YOUR TASK = Whenever a line below includes the word "Customer", copy that line.

Stored data entries
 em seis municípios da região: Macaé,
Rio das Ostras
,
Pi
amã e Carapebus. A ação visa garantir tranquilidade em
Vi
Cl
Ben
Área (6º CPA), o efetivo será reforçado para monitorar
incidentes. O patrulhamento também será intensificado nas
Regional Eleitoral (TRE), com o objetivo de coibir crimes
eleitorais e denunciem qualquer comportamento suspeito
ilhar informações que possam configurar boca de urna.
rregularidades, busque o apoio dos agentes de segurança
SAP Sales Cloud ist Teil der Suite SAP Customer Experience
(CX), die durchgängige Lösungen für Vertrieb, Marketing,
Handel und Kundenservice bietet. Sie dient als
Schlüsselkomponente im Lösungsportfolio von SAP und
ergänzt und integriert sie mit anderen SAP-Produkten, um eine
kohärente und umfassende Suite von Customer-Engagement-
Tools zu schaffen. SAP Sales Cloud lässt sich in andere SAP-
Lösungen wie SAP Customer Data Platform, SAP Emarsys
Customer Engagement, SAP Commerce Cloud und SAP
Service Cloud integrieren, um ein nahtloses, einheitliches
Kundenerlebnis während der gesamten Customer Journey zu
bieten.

* * *

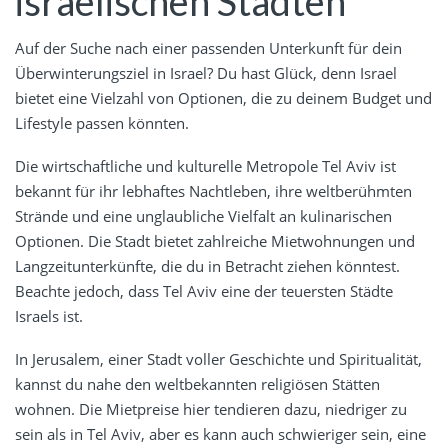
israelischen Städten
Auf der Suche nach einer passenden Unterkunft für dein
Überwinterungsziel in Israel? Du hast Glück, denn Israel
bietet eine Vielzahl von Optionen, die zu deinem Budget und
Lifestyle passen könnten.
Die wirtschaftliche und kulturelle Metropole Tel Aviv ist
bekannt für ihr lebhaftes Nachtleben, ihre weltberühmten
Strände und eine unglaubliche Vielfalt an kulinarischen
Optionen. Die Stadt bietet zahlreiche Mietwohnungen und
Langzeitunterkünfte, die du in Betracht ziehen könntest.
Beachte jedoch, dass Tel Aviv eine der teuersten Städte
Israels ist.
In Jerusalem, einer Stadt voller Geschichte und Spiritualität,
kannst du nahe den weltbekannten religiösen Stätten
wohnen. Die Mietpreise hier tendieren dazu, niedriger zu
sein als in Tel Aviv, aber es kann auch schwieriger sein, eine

REPLY =
SAP Sales Cloud ist Teil der Suite SAP Customer Experience
kohärente und umfassende Suite von Customer-Engagement-
Lösungen wie SAP Customer Data Platform, SAP Emarsys
Customer Engagement, SAP Commerce Cloud und SAP
Kundenerlebnis während der gesamten Customer Journey zu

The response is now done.